A elevação da previsão ocorre pela segunda semana consecutiva, em meio às tensões provocadas pela guerra no Oriente Médio. Apesar do aumento, a expectativa para a inflação de 2026 ainda permanece dentro do intervalo da meta estabelecida pelo BC.

Definida pelo Conselho Monetário Nacional (CMN), a meta de inflação é de 3%, com tolerância de 1,5 ponto percentual para cima ou para baixo. Assim, o limite inferior é 1,5% e o superior, 4,5%.

Em fevereiro, o avanço nos preços de transportes e educação fez a inflação oficial do mês fechar em 0,7%, segundo o IBGE. O resultado representa uma aceleração em relação a janeiro (0,33%). No entanto, o acumulado em 12 meses recuou para 3,81%, ficando abaixo dos 4% pela primeira vez desde maio de 2024.

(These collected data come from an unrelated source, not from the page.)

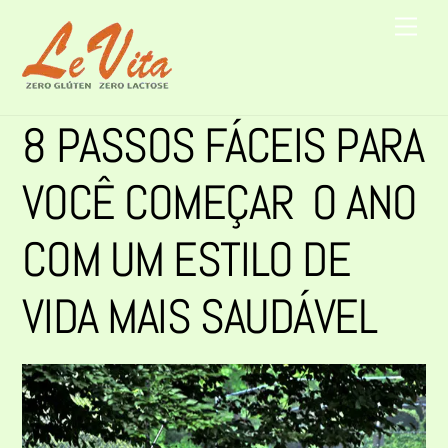
Skip
Men
to
content
8 PASSOS FÁCEIS PARA
VOCÊ COMEÇAR O ANO
COM UM ESTILO DE
VIDA MAIS SAUDÁVEL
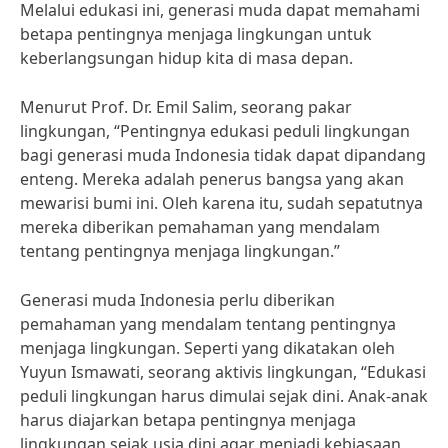
Melalui edukasi ini, generasi muda dapat memahami
betapa pentingnya menjaga lingkungan untuk
keberlangsungan hidup kita di masa depan.
Menurut Prof. Dr. Emil Salim, seorang pakar
lingkungan, “Pentingnya edukasi peduli lingkungan
bagi generasi muda Indonesia tidak dapat dipandang
enteng. Mereka adalah penerus bangsa yang akan
mewarisi bumi ini. Oleh karena itu, sudah sepatutnya
mereka diberikan pemahaman yang mendalam
tentang pentingnya menjaga lingkungan.”
Generasi muda Indonesia perlu diberikan
pemahaman yang mendalam tentang pentingnya
menjaga lingkungan. Seperti yang dikatakan oleh
Yuyun Ismawati, seorang aktivis lingkungan, “Edukasi
peduli lingkungan harus dimulai sejak dini. Anak-anak
harus diajarkan betapa pentingnya menjaga
lingkungan sejak usia dini agar menjadi kebiasaan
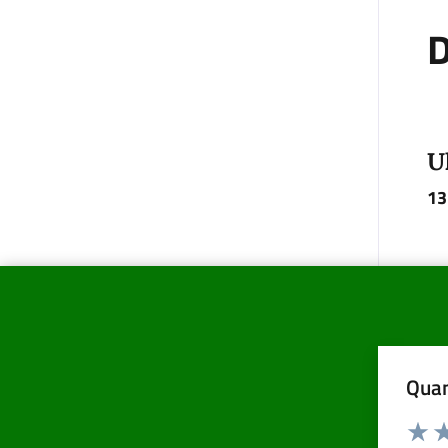
D
U
13
Quan
Valuta d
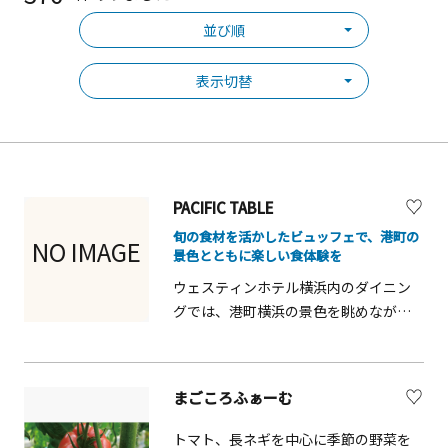
並び順
表示切替
PACIFIC TABLE
旬の食材を活かしたビュッフェで、港町の
NO IMAGE
景色とともに楽しい食体験を
ウェスティンホテル横浜内のダイニン
グでは、港町横浜の景色を眺めながら
旬の食材を活かしたビュッフェや洋食
を楽しめます。朝食からディナーまで
幅広く利用でき、家族連れや観光客、
まごころふぁーむ
グループ旅行にも人気です。彩り豊か
な料理やスイーツが揃い、ランチやテ
トマト、長ネギを中心に季節の野菜を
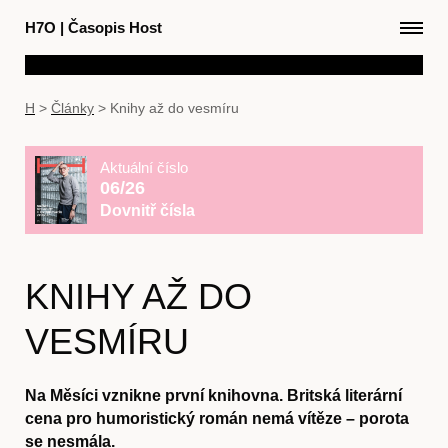
H7O
|
Časopis Host
H
>
Články
>
Knihy až do vesmíru
Aktuální číslo
06/26
Dovnitř čísla
KNIHY AŽ DO
VESMÍRU
Na Měsíci vznikne první knihovna. Britská literární
cena pro humoristický román nemá vítěze – porota
se nesmála.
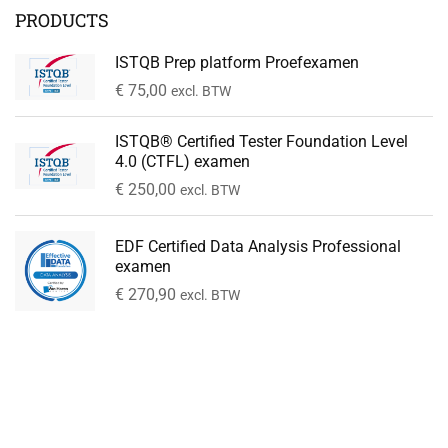
PRODUCTS
ISTQB Prep platform Proefexamen
€
75,00
excl. BTW
ISTQB® Certified Tester Foundation Level
4.0 (CTFL) examen
€
250,00
excl. BTW
EDF Certified Data Analysis Professional
examen
€
270,90
excl. BTW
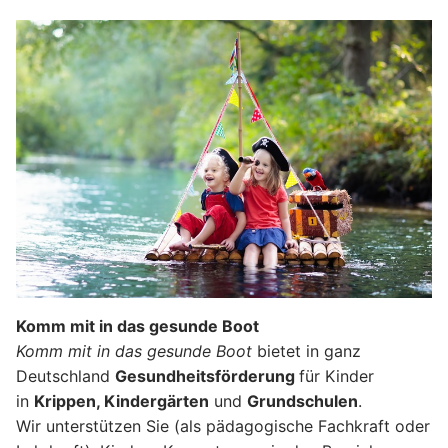
Komm mit in das gesunde Boot
Komm mit in das gesunde Boot
bietet in ganz
Deutschland
Gesundheitsförderung
für Kinder
in
Krippen, Kindergärten
und
Grundschulen
.
Wir unterstützen Sie (als pädagogische Fachkraft oder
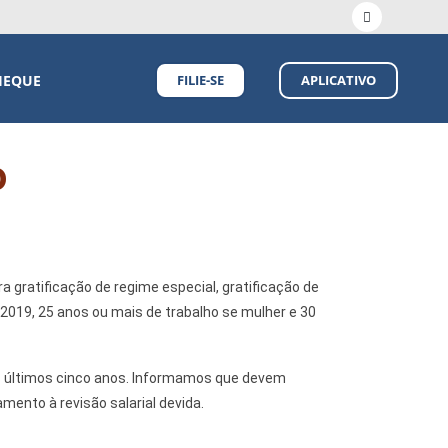
HEQUE
FILIE-SE
APLICATIVO
o
gratificação de regime especial, gratificação de
 2019, 25 anos ou mais de trabalho se mulher e 30
 últimos cinco anos. Informamos que devem
ento à revisão salarial devida.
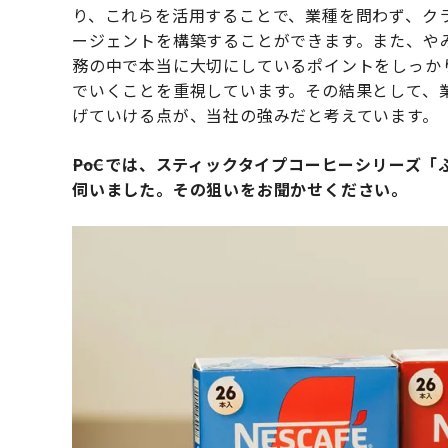
り、これらを活用することで、業種を問わず、クラ
ージェントを構築することができます。また、や
務の中で本当に大切にしているポイントをしっか
でいくことを重視しています。その結果として、
げていける点が、当社の強みだと考えています。
――PoCでは、スティックタイプコーヒーシリーズ
伺いました。その狙いをお聞かせください。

Para os anos seguintes, as projeções do mercado financeiro são: 3,8% para 2027, 3,52% para 2028 e 3,5% para 2029.

Taxa Selic

Para buscar a meta de inflação, o Banco Central utiliza como principal instrumento a taxa básica de juros (Selic), atualmente fixada em 14,75% ao ano pelo Comitê de Política Monetária (Copom). Na reunião da semana passada, o colegiado reduziu a Selic em 0,25 ponto percentual, decisão unânime. Antes da intensificação do conflito no Irã, predominava a expectativa de corte de 0,5 ponto.

Com 15% ao ano, a Selic esteve no maior patamar desde julho de 2006, quando marcava 15,25% ao ano. Entre setembro de 2024 e junho de 2025, a taxa subiu sete vezes seguidas, permanecendo estável nas quatro reuniões seguintes.

Na ata da reunião de janeiro, o Copom sinalizou o início de um ciclo de redução dos juros em março. No entanto, o comunicado pós-reunião trouxe cautela diante das incertezas geradas pela crise no Oriente Médio. O BC não descarta rever o ciclo de cortes, caso julgue necessário.

Segundo o boletim Focus desta semana, a projeção para a Selic foi elevada de 12,25% para 12,5% ao ano até o fim de 2026. Para 2027 e 2028, a expectativa é de queda para 10,5% e 10% ao ano, respectivamente, chegando a 9,5% ao ano em 2029.

O aumento da Selic visa conter a demanda aquecida, encarecendo o crédito e estimulando a poupança, o que pode dificultar a expansão da economia. Os bancos também levam em conta fatores como inadimplência, lucro e despesas administrativas ao definir os juros cobrados dos consumidores.

Quando a Selic é reduzida, a tendência é de crédito mais acessível, estimulando produção e consumo, o que pode diminuir o controle sobre a inflação e impulsionar a atividade econômica.

PIB e câmbio

Na edição mais recente do boletim Focus, a previsão para o crescimento da economia brasileira em 2026 passou de 1,83% para 1,84%. Para 2027, a projeção do Produto Interno Bruto (PIB) ficou em 1,8%. Para 2028 e 2029, o mercado estima expansão de 2% ao ano.

Em 2025, a economia brasileira cresceu 2,3%, segundo o IBGE, com destaque para a agropecuária. O resultado marca o quinto ano consecutivo de crescimento.

No boletim Focus desta semana, a previsão para o dólar ao fim de 2026 é de R$ 5,40. Para o fim de 2027, a expectativa é de R$ 5,45.